Our Lady of Meritxell

The Faithful presenting their respect to the Virgin

Our lady of Merixell has been, is and will be the spiritual guide of the Andorran people, the Light that will enlighten the life of its citizens.

She has always been linked to the history of Andorra. This fact can be noticed in any event or ceremony that is celebrated around the Mother of God and becoming a waste of passion and devotion. It can be said that the Principality cannot be explained without its virgin and vice versa.

The renovation of the faith and faithfulness to their patron saint is synthesized with the presence of both sanctuaries (old and the new one) in the Meritxell complex. They are a bridge between the pasts and new times, assuring the continuity and the strength of the spirit and the Church.

Previously to the replica that today dominates the church of the new sanctuary, there was another statue of the Virgin of Meritxell (the original one), that was kept in the old sanctuary of Santa Maria de Meritxell until its disappearance due to the 1972 fire.

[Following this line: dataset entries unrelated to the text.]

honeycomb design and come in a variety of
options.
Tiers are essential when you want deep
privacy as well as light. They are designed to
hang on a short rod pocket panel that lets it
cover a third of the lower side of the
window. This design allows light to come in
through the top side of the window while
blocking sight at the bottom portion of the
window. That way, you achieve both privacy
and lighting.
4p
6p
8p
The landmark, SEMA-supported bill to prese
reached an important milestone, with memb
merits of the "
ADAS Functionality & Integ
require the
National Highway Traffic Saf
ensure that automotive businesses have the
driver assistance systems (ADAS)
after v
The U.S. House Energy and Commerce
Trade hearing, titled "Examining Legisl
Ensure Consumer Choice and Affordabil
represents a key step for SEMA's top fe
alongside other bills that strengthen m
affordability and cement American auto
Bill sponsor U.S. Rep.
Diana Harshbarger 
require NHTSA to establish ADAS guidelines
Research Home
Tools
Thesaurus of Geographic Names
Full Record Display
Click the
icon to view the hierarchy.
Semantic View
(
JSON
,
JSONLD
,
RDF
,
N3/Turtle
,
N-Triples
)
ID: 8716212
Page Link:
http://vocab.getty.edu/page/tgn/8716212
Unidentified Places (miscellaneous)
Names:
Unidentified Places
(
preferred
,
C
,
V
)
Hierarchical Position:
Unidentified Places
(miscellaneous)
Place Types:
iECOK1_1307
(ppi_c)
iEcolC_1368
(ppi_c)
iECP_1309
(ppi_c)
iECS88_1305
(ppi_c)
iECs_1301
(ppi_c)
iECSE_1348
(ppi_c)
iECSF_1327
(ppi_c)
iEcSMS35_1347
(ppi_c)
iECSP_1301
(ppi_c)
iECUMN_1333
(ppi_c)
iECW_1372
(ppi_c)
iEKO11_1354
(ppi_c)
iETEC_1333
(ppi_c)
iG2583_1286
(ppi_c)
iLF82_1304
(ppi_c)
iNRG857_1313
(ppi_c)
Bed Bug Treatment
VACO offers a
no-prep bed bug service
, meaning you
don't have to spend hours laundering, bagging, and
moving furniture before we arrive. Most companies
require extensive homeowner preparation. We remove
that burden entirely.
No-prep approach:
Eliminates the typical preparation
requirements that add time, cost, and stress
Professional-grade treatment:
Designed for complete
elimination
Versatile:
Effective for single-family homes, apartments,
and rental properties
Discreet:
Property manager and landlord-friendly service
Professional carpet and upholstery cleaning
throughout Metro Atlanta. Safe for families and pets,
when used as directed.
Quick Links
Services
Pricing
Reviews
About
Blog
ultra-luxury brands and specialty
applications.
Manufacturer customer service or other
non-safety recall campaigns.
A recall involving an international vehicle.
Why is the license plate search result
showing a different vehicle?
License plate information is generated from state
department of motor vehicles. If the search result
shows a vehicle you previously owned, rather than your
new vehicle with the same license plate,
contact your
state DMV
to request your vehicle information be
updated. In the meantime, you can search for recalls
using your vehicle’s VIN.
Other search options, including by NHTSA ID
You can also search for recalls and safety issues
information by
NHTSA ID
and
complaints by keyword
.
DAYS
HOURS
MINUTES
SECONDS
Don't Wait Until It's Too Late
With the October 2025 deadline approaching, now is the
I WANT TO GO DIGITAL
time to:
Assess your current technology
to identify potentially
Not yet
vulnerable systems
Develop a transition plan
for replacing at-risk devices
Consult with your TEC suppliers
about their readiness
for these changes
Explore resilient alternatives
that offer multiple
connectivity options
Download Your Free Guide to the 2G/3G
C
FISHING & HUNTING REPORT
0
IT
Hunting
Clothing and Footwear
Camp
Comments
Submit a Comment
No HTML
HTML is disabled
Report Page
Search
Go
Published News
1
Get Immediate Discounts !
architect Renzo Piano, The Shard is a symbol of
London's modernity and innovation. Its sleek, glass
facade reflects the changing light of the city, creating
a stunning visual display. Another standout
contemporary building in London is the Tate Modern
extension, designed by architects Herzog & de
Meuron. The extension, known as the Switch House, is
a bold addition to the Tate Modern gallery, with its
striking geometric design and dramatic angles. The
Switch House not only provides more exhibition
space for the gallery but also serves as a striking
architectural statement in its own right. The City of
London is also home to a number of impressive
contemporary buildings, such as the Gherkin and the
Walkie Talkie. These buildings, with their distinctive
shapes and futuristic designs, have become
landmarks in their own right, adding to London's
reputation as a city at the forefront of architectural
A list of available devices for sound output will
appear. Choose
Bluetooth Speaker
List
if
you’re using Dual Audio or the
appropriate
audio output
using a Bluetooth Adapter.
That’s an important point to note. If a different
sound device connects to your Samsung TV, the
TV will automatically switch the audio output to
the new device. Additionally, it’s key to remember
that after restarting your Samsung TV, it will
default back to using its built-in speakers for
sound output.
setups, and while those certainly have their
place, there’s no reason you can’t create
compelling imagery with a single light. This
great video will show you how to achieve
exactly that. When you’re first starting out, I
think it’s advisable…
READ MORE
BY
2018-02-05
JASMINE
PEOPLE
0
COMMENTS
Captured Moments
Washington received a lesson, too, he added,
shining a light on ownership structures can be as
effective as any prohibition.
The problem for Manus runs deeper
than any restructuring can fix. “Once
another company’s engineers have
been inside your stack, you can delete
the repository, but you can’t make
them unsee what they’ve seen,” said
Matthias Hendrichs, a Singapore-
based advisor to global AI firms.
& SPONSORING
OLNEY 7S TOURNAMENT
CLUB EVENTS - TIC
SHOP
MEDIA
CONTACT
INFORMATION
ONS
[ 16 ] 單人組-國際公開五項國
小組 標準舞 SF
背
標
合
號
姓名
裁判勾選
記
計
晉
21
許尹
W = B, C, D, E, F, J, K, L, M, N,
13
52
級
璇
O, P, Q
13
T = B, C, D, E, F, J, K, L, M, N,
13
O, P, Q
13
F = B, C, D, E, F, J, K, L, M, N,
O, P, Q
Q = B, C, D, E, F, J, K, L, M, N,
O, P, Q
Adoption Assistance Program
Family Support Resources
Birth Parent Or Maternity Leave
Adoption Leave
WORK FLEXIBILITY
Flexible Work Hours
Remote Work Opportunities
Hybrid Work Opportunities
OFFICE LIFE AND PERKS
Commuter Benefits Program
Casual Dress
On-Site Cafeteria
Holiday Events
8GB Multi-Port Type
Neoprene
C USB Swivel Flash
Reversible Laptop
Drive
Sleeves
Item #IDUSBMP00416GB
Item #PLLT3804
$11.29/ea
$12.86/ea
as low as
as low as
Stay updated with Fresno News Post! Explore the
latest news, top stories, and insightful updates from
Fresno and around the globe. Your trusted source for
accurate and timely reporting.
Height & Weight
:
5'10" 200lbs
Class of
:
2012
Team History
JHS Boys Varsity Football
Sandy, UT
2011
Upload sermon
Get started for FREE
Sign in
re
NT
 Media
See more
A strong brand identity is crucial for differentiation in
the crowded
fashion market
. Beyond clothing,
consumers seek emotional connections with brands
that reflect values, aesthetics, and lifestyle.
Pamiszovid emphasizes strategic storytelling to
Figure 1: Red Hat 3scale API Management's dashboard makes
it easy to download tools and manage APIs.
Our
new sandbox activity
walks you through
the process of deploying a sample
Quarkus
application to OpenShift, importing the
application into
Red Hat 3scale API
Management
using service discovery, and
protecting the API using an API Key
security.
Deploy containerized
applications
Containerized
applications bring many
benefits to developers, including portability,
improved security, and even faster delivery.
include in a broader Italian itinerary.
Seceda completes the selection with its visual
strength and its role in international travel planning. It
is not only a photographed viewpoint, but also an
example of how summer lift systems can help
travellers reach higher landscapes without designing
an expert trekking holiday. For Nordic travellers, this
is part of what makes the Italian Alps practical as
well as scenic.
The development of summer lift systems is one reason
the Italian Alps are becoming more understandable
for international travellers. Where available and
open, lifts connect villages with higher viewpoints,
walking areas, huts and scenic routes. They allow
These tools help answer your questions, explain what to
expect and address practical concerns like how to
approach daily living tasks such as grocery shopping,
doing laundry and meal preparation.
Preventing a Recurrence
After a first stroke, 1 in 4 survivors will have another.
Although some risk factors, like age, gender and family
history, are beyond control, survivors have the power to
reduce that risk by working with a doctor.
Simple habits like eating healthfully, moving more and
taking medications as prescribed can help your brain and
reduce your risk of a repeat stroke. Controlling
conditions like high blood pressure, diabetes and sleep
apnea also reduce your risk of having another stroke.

This Romanesque image was considered one of the oldest that were been preserved until them. It was dated between the 11th and 12th centuries. It was in fact from the 12th century when the cult to the Mother of God began to have a great relevance in the churches and the carving of statues of Virgin Mary began at that time.

The Romanesque image was a wooden polychromy of 33in. of height. It had a static expression. The Virgin, enthroned, seated in hieratic attitude, was wearing a crown of five flowers on the head and a white veil under the crown, with adorned edges. In the back side of the throne, following the standards of the Romanesque statures of those days, there was a cavity destined surely to the safekeeping of relics or other pieces. The Mother was dressed in a red tunic, decorated with flowers and stars, and covered with a blue cloth that left its hands at sight.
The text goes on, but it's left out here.